**RECORD EXTRACTS:**
|---|

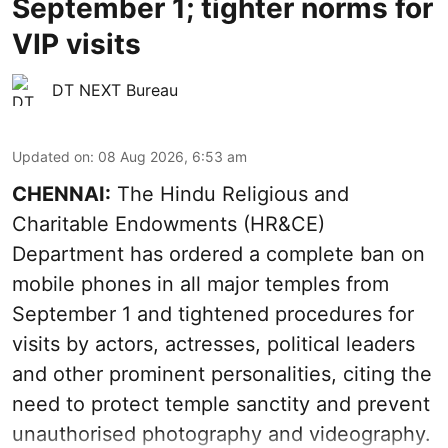
September 1; tighter norms for
VIP visits
DT NEXT Bureau
Updated on
:
08 Aug 2026, 6:53 am
CHENNAI:
The Hindu Religious and
Charitable Endowments (HR&CE)
Department has ordered a complete ban on
mobile phones in all major temples from
September 1 and tightened procedures for
visits by actors, actresses, political leaders
and other prominent personalities, citing the
need to protect temple sanctity and prevent
unauthorised photography and videography.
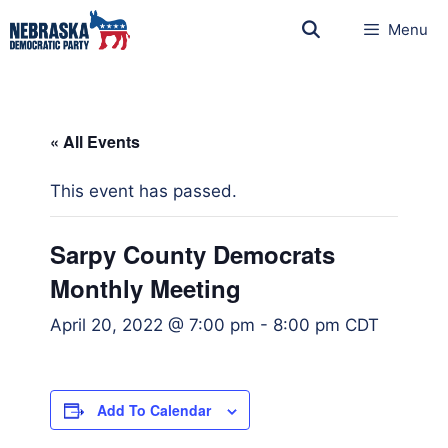
Menu
« All Events
This event has passed.
Sarpy County Democrats
Monthly Meeting
April 20, 2022 @ 7:00 pm
-
8:00 pm
CDT
Add To Calendar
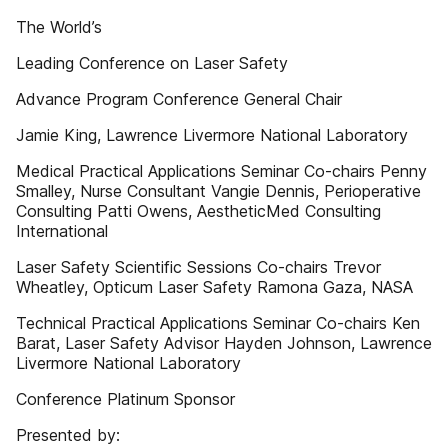
The World’s
Leading Conference on Laser Safety
Advance Program Conference General Chair
Jamie King, Lawrence Livermore National Laboratory
Medical Practical Applications Seminar Co-chairs Penny
Smalley, Nurse Consultant Vangie Dennis, Perioperative
Consulting Patti Owens, AestheticMed Consulting
International
Laser Safety Scientific Sessions Co-chairs Trevor
Wheatley, Opticum Laser Safety Ramona Gaza, NASA
Technical Practical Applications Seminar Co-chairs Ken
Barat, Laser Safety Advisor Hayden Johnson, Lawrence
Livermore National Laboratory
Conference Platinum Sponsor
Presented by:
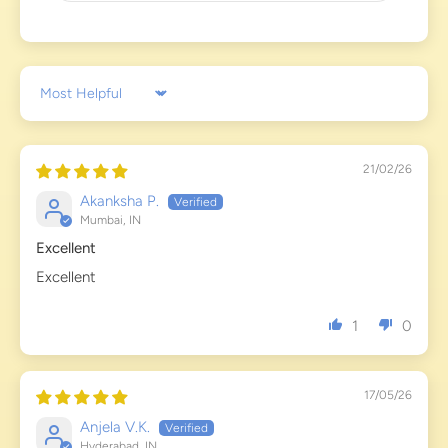
Sort by
21/02/26
Akanksha P.
Mumbai, IN
Excellent
Excellent
1
0
17/05/26
Anjela V.K.
Hyderabad, IN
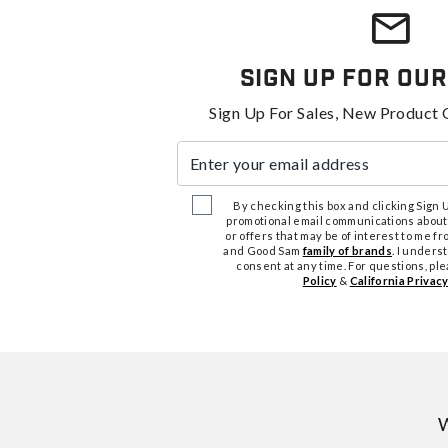
Sign Up For Our
Sign Up For Sales, New Product 
Enter your email address
By checking this box and clicking Sign Up
promotional email communications about
or offers that may be of interest to me 
and Good Sam
family of brands
. I unders
consent at any time. For questions, pl
Policy
&
California Privacy
W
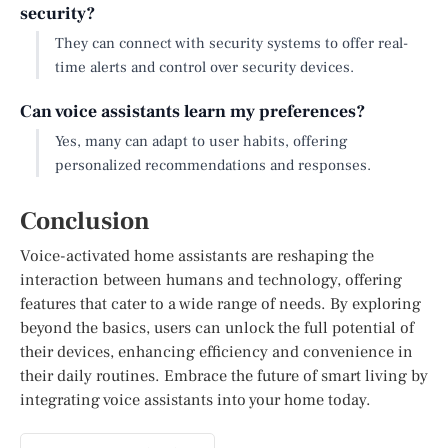
security?
They can connect with security systems to offer real-
time alerts and control over security devices.
Can voice assistants learn my preferences?
Yes, many can adapt to user habits, offering
personalized recommendations and responses.
Conclusion
Voice-activated home assistants are reshaping the
interaction between humans and technology, offering
features that cater to a wide range of needs. By exploring
beyond the basics, users can unlock the full potential of
their devices, enhancing efficiency and convenience in
their daily routines. Embrace the future of smart living by
integrating voice assistants into your home today.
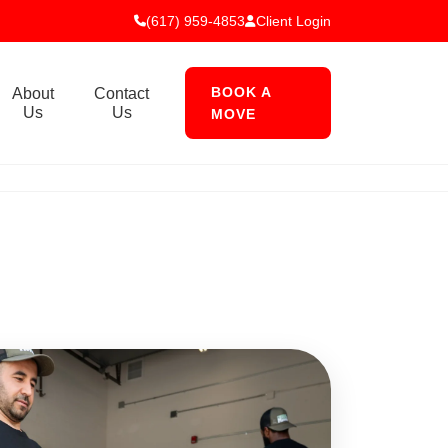
(617) 959-4853
Client Login
BOOK A
About
Contact
Us
Us
MOVE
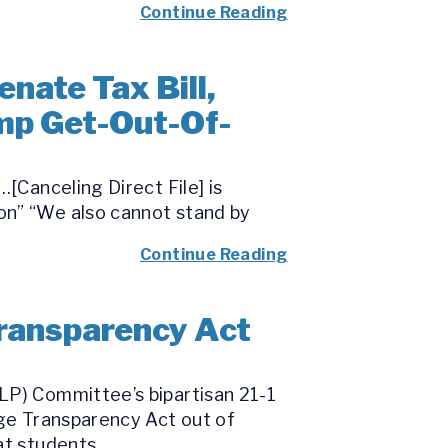
Continue Reading
nate Tax Bill,
mp Get-Out-Of-
[Canceling Direct File] is
on” “We also cannot stand by
Continue Reading
ransparency Act
LP) Committee’s bipartisan 21-1
ege Transparency Act out of
t students...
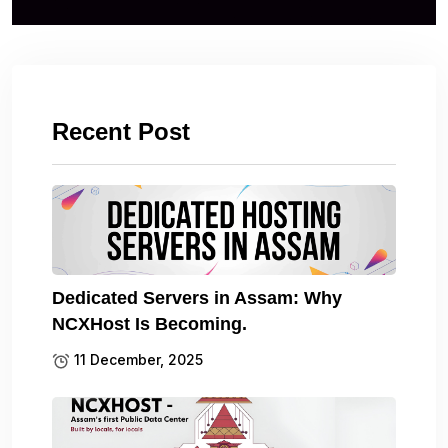
Recent Post
Dedicated Servers in Assam: Why
NCXHost Is Becoming.
11 December, 2025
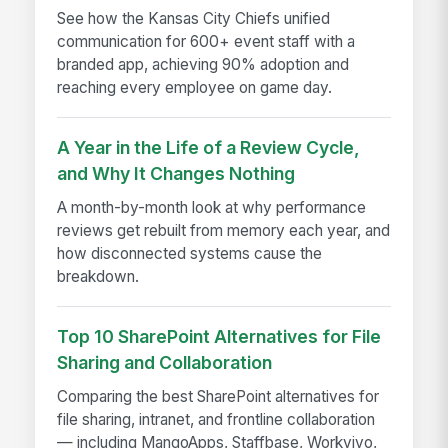
See how the Kansas City Chiefs unified
communication for 600+ event staff with a
branded app, achieving 90% adoption and
reaching every employee on game day.
A Year in the Life of a Review Cycle,
and Why It Changes Nothing
A month-by-month look at why performance
reviews get rebuilt from memory each year, and
how disconnected systems cause the
breakdown.
Top 10 SharePoint Alternatives for File
Sharing and Collaboration
Comparing the best SharePoint alternatives for
file sharing, intranet, and frontline collaboration
— including MangoApps, Staffbase, Workvivo,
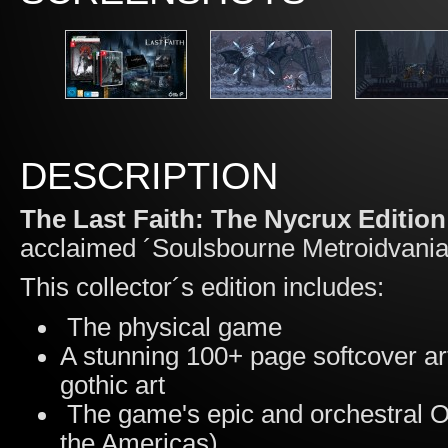
DESCRIPTION
The Last Faith: The Nycrux Edition
acclaimed ´Soulsbourne Metroidvani
This collector´s edition includes:
The physical game
A stunning 100+ page softcover ar
gothic art
The game's epic and orchestral O
the Americas)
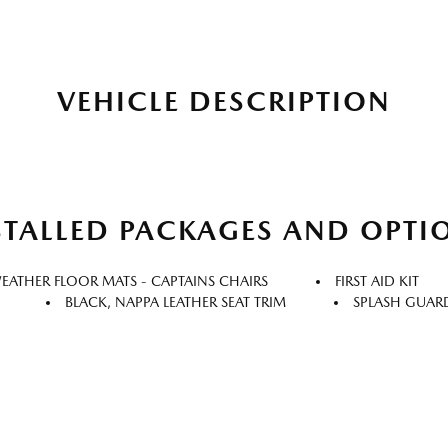
VEHICLE DESCRIPTION
STALLED PACKAGES AND OPTI
WEATHER FLOOR MATS - CAPTAINS CHAIRS
FIRST AID KIT
BLACK, NAPPA LEATHER SEAT TRIM
SPLASH GUAR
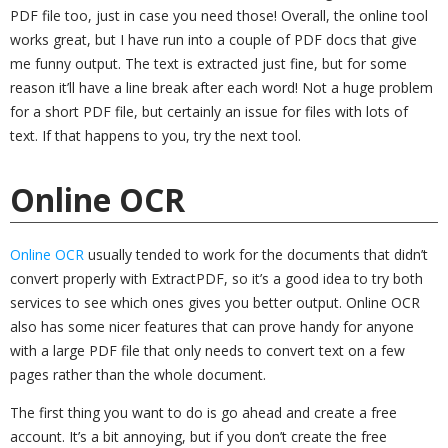
PDF file too, just in case you need those! Overall, the online tool
works great, but I have run into a couple of PDF docs that give
me funny output. The text is extracted just fine, but for some
reason it’ll have a line break after each word! Not a huge problem
for a short PDF file, but certainly an issue for files with lots of
text. If that happens to you, try the next tool.
Online OCR
Online OCR
usually tended to work for the documents that didn’t
convert properly with ExtractPDF, so it’s a good idea to try both
services to see which ones gives you better output. Online OCR
also has some nicer features that can prove handy for anyone
with a large PDF file that only needs to convert text on a few
pages rather than the whole document.
The first thing you want to do is go ahead and create a free
account. It’s a bit annoying, but if you don’t create the free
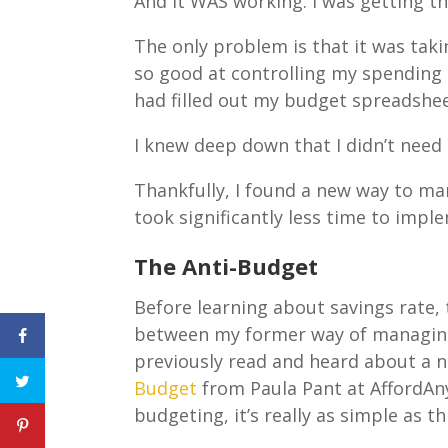
And it WAS working. I was getting th
The only problem is that it was takin
so good at controlling my spending 
had filled out my budget spreadshee
I knew deep down that I didn’t need 
Thankfully, I found a new way to m
took significantly less time to imp
The Anti-Budget
Before learning about savings rate,
between my former way of managing 
previously read and heard about a 
Budget
from Paula Pant at AffordAny
budgeting, it’s really as simple as t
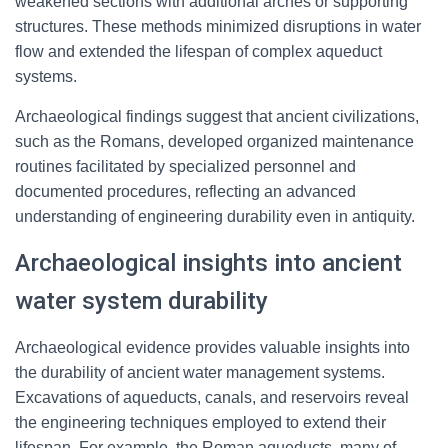
weakened sections with additional arches or supporting
structures. These methods minimized disruptions in water
flow and extended the lifespan of complex aqueduct
systems.
Archaeological findings suggest that ancient civilizations,
such as the Romans, developed organized maintenance
routines facilitated by specialized personnel and
documented procedures, reflecting an advanced
understanding of engineering durability even in antiquity.
Archaeological insights into ancient
water system durability
Archaeological evidence provides valuable insights into
the durability of ancient water management systems.
Excavations of aqueducts, canals, and reservoirs reveal
the engineering techniques employed to extend their
lifespan. For example, the Roman aqueducts, many of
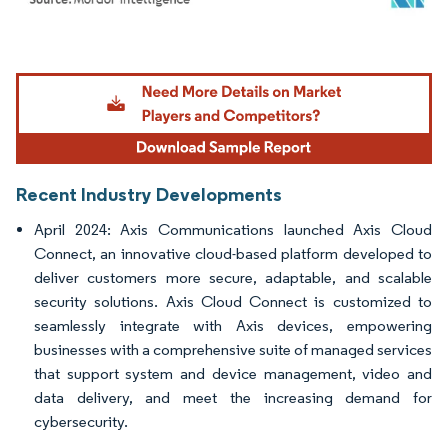
Image © Mordor Intelligence. Reuse requires attribution under CC BY 4.0.
Recent Industry Developments
April 2024: Axis Communications launched Axis Cloud
Connect, an innovative cloud-based platform developed to
deliver customers more secure, adaptable, and scalable
security solutions. Axis Cloud Connect is customized to
seamlessly integrate with Axis devices, empowering
businesses with a comprehensive suite of managed services
that support system and device management, video and
data delivery, and meet the increasing demand for
cybersecurity.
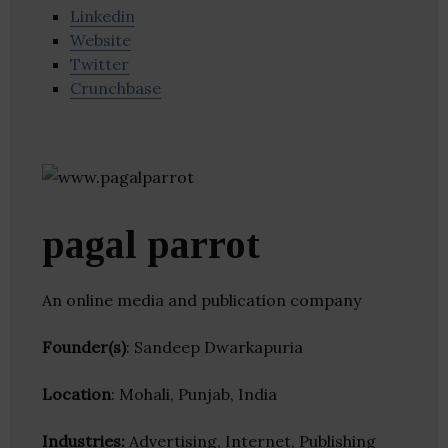
Linkedin
Website
Twitter
Crunchbase
pagal parrot
An online media and publication company
Founder(s)
: Sandeep Dwarkapuria
Location
: Mohali, Punjab, India
Industries:
Advertising, Internet, Publishing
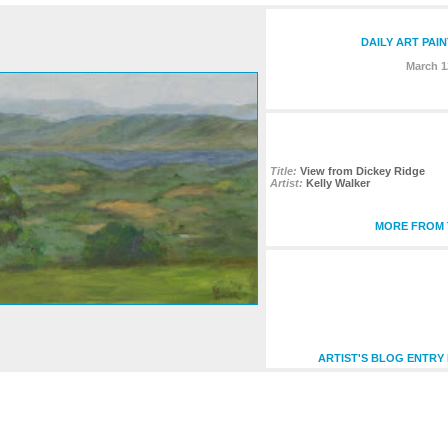
DAILY ART PAI
March 1
Title:
View from Dickey Ridge
Artist:
Kelly Walker
MORE FROM T
ARTIST'S BLOG ENTRY 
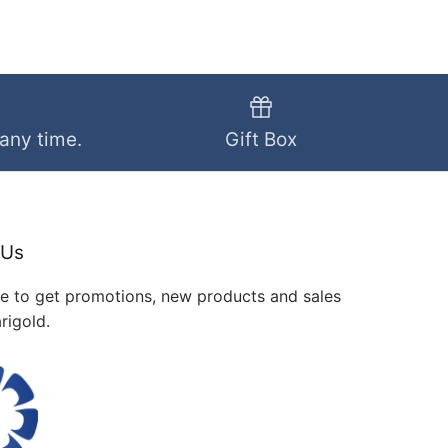
 any time.
Gift Box
 Us
me to get promotions, new products and sales
rigold.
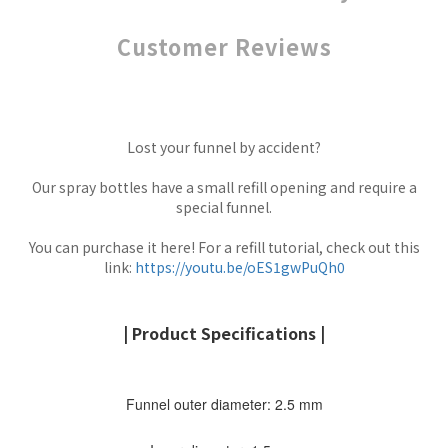
Customer Reviews
Lost your funnel by accident?
Our spray bottles have a small refill opening and require a
special funnel.
You can purchase it here! For a refill tutorial, check out this
link:
https://youtu.be/oES1gwPuQh0
| Product Specifications |
Funnel outer diameter: 2.5 mm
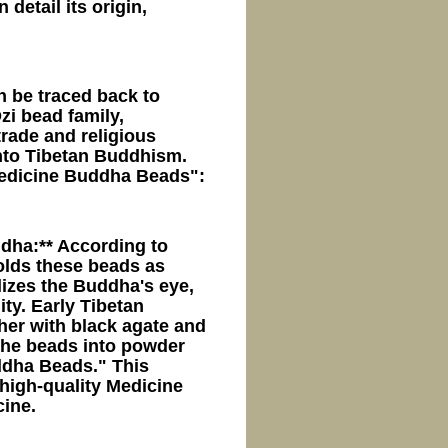
detail its origin,
n be traced back to
zi bead family,
trade and religious
 into Tibetan Buddhism.
Medicine Buddha Beads":
dha:** According to
olds these beads as
izes the Buddha's eye,
ty. Early Tibetan
her with black agate and
 the beads into powder
ddha Beads." This
 high-quality Medicine
ine.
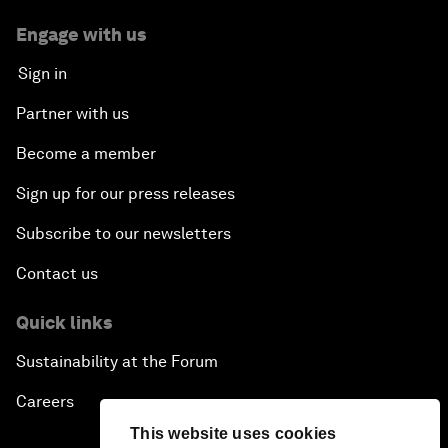
Engage with us
Sign in
Partner with us
Become a member
Sign up for our press releases
Subscribe to our newsletters
Contact us
Quick links
Sustainability at the Forum
Careers
This website uses cookies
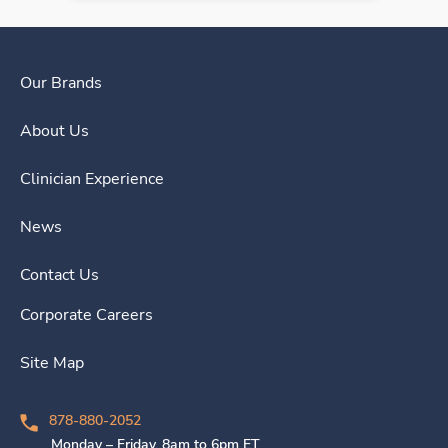
Our Brands
About Us
Clinician Experience
News
Contact Us
Corporate Careers
Site Map
878-880-2052
Monday – Friday, 8am to 6pm ET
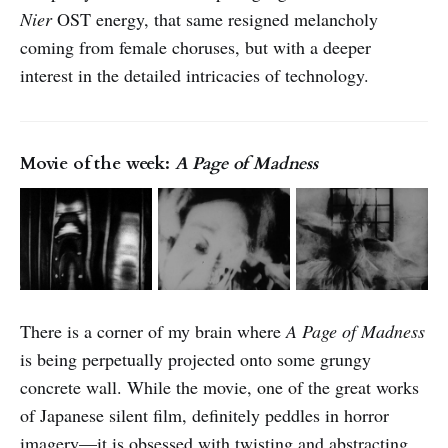
Nier
OST
energy, that same resigned melancholy
coming from female choruses, but with a deeper
interest in the detailed intricacies of technology.
Movie of the week:
A Page of Madness
There is a corner of my brain where
A Page of Madness
is being perpetually projected onto some grungy
concrete wall. While the movie, one of the great works
of Japanese silent film, definitely peddles in horror
imagery—it is obsessed with twisting and abstracting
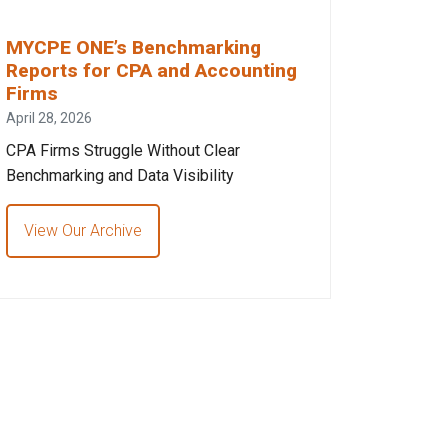
MYCPE ONE’s Benchmarking
Reports for CPA and Accounting
Firms
April 28, 2026
CPA Firms Struggle Without Clear
Benchmarking and Data Visibility
View Our Archive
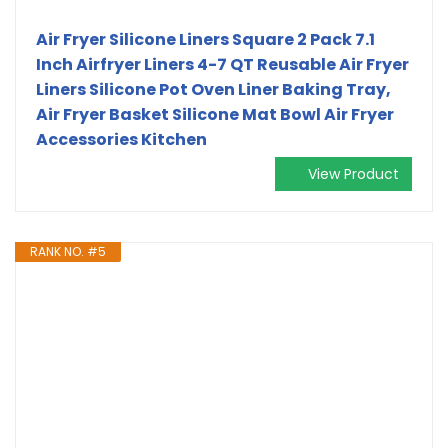
Air Fryer Silicone Liners Square 2 Pack 7.1
Inch Airfryer Liners 4-7 QT Reusable Air Fryer
Liners Silicone Pot Oven Liner Baking Tray,
Air Fryer Basket Silicone Mat Bowl Air Fryer
Accessories Kitchen
View Product
RANK NO. #5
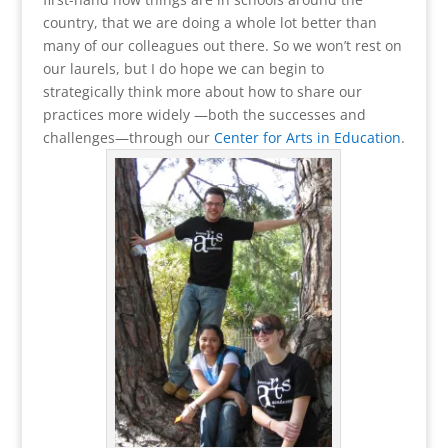
country, that we are doing a whole lot better than
many of our colleagues out there. So we won’t rest on
our laurels, but I do hope we can begin to
strategically think more about how to share our
practices more widely —both the successes and
challenges—through our
Center for Arts in Education
.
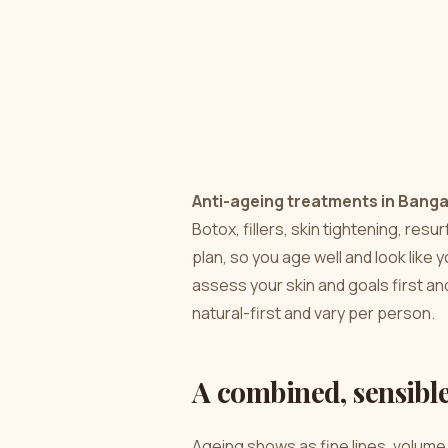
Anti-ageing treatments in Banga
Botox, fillers, skin tightening, res
plan, so you age well and look like y
assess your skin and goals first a
natural-first and vary per person.
A combined, sensibl
Ageing shows as fine lines, volume 
responds to a different tool. The 
not overdoing any one thing. That’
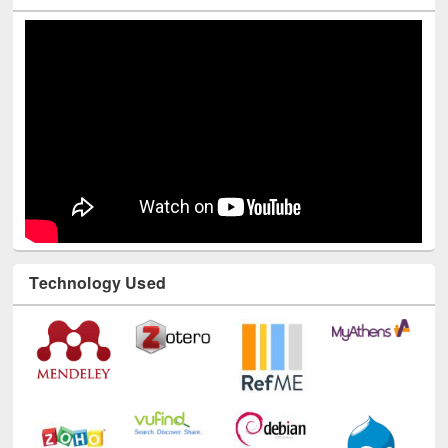
Youtube Channel
Technology Used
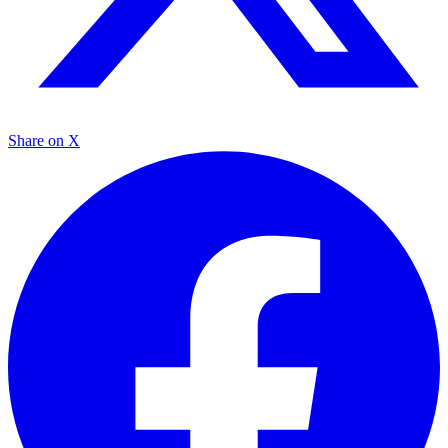
Share on X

|---|

**PROBLEM TO WORK ON:** Starting at the line above that has "had filled out my budget spreadshee" and ending at the line that has "documented procedures, reflecting an advanced", copy each line exactly, leaving the pictures out and adding nothing.

**WORKED SOLUTION:**
had filled out my budget spreadshee
I knew deep down that I didn’t need 
Thankfully, I found a new way to m
took significantly less time to imp
The Anti-Budget
Before learning about savings rate,
between my former way of managing 
previously read and heard about a 
Budget
from Paula Pant at AffordAny
budgeting, it’s really as simple as t
weakened sections with additional arches or supporting
structures. These methods minimized disruptions in water
flow and extended the lifespan of complex aqueduct
systems.
Archaeological findings suggest that ancient civilizations,
such as the Romans, developed organized maintenance
routines facilitated by specialized personnel and
documented procedures, reflecting an advanced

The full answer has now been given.